MEASUREMENT AND GAUGING - Cross-sectional scanning system speeds inspection of molded parts
Manufacturers of plastic electronics and automotive assembly housings, connectors, and medical devices often must supply hundreds of thousands of parts to their customers. After designing these products using CAD software, metal molds are made to form the features of the part. Injection molding machines are then used to force thermoplastic and thermosetting plastic materials into the mold cavity to form the desired part.
After this process is complete, the manufacturer must measure how well these often complex, multicavity preproduction parts conform to the original CAD model. This process, known as first article inspection, determines whether the product meets acceptance and quality control requirements.
In the past, this process was performed using touch-probe CMMs or 3-D digitizers to measure specific points on the part. This process can be both time consuming and labor intensive.
CGI (Eden Prairie, MN, USA; www.cgiinspection.com) has developed a number of proprietary 3-D scanning systems that use cross-sectional scanning to speed the first article inspection and analysis of these parts. One such machine, the Pearl-700, can be used to measure the characteristics of molded parts that fit into a scan envelope up to 2.5 × 1.75 × 3.5 in.
“To produce an accurate measurement of every aspect of complex injection-molded parts,” says Craig Crump, CEO of CGI, “the parts to be inspected are completely encased in CGI’s proprietary Encase-It encasing material” (see figure, part a).
a) To measure multicavity parts, they are first placed on a frame within a mold and urethane, hardener, and resin are used to fill the mold. b) To produce a 3-D model of the part, the system images slices of the part as they are machine using a fly cutter. c) After processing point cloud data obtained from multiple images, both the original CAD model of the part and the CAD model generated from the system can be digitally compared.
After hardening, the potted part is then easily secured to a table within the Pearl-700. This part is illuminated using two banks of custom white LED panels that uniformly illuminate the surface of the device. To produce a 3-D model of the part, the system uses an end mill turning at 2500 rpm to machine away 0.001-in. layers of the potted device (see figure, part b).

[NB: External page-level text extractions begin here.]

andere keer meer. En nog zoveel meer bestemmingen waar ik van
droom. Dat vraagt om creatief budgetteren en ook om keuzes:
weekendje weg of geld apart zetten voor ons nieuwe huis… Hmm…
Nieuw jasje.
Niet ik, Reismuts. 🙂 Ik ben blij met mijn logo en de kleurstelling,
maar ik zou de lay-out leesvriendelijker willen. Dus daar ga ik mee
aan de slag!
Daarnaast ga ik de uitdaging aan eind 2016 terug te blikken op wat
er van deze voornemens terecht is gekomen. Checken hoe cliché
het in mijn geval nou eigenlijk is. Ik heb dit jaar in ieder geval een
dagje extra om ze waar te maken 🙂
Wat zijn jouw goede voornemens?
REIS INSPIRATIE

After each thin layer is removed, the newly exposed cross-section is scanned using a 1.3-Mpixel A100 camera from Basler (Ahrensburg, Germany; www.baslerweb.com) that is interfaced to the system host computer using a FireWire interface. Positional z-data and image data are then stored on the PC’s hard drive for processing. Because the original CAD data must be compared with data obtained from this array of 2-D image data and positional information, a 3-D point cloud must be created from the stored data.

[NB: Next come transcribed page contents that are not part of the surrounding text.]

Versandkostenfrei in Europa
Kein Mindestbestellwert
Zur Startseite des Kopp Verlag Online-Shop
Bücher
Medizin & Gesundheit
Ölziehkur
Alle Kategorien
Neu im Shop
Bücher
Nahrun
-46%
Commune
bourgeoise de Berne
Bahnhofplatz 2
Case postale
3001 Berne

To accomplish this, single images are first thresholded and an edge-detection algorithm is used to determine boundary coordinates on each layer. The x-y data coordinates of the 2-D images are then combined with z-positional data to generate a 3-D point cloud. From this data, surface models of the part can be generated as nonuniform rational basis spline (NURBS) computer graphics models or in parametric or STL format, allowing the operator to visualize the surface of the part.
The data can also be output from the system in IGES, ASCII, or as binary points, allowing it to be imported into third-party CAD packages such as Rapidform XOR (Seoul, South Korea; www.rapidform.com), Geomagic (Research Triangle Park, NC, USA; www.geomagic.com), or Polyworks from Innovmetric (Québec, QC, Canada; www.innovmetric.com), which all enable complete CAD models to be created from the system’s 3-D scan data. In this way, both the original CAD model of the part and the CAD model generated from the system can be digitally compared (see figure, part c).

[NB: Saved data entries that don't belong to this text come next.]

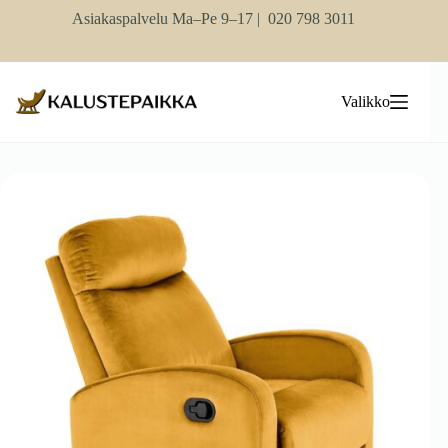
Skip
Asiakaspalvelu Ma–Pe 9–17 |
020 798 3011
to
content
Valikko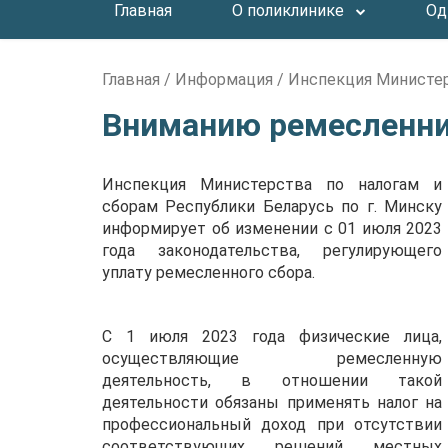
Главная
О поликлинике
Од
Главная
/
Информация
/
Инспекция Министер
Вниманию ремесленни
Инспекция Министерства по налогам и
сборам Республики Беларусь по г. Минску
информирует об изменении с 01 июля 2023
года законодательства, регулирующего
уплату ремесленного сбора.
С 1 июля 2023 года физические лица,
осуществляющие ремесленную
деятельность, в отношении такой
деятельности обязаны применять налог на
профессиональный доход при отсутствии
соответствующих решений местных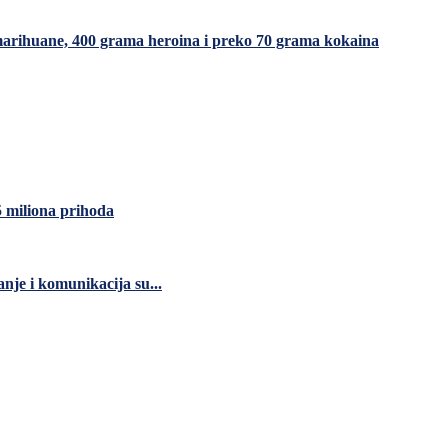
a marihuane, 400 grama heroina i preko 70 grama kokaina
5 miliona prihoda
nje i komunikacija su...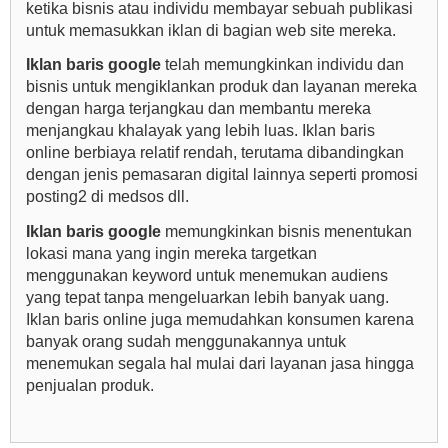
ketika bisnis atau individu membayar sebuah publikasi
untuk memasukkan iklan di bagian web site mereka.
Iklan baris google
telah memungkinkan individu dan
bisnis untuk mengiklankan produk dan layanan mereka
dengan harga terjangkau dan membantu mereka
menjangkau khalayak yang lebih luas. Iklan baris
online berbiaya relatif rendah, terutama dibandingkan
dengan jenis pemasaran digital lainnya seperti promosi
posting2 di medsos dll.
Iklan baris google
memungkinkan bisnis menentukan
lokasi mana yang ingin mereka targetkan
menggunakan keyword untuk menemukan audiens
yang tepat tanpa mengeluarkan lebih banyak uang.
Iklan baris online juga memudahkan konsumen karena
banyak orang sudah menggunakannya untuk
menemukan segala hal mulai dari layanan jasa hingga
penjualan produk.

Already a number of companies are using the system for first article inspection. At Matrix Tooling (Wood Dale, IL, USA), for example, the company has used CGI’s larger CSS-1000 system to inspect parts that can fit within an envelope of 12 × 10.5 × 8 in. According to Gary Johansson, quality manager at Matrix Tooling, “If CMMs or optical gauges are used for this task, each measurement that is not accessible requires cutting of the part. Cross-sectional scanning also eliminates this time-consuming and inherently flawed task.”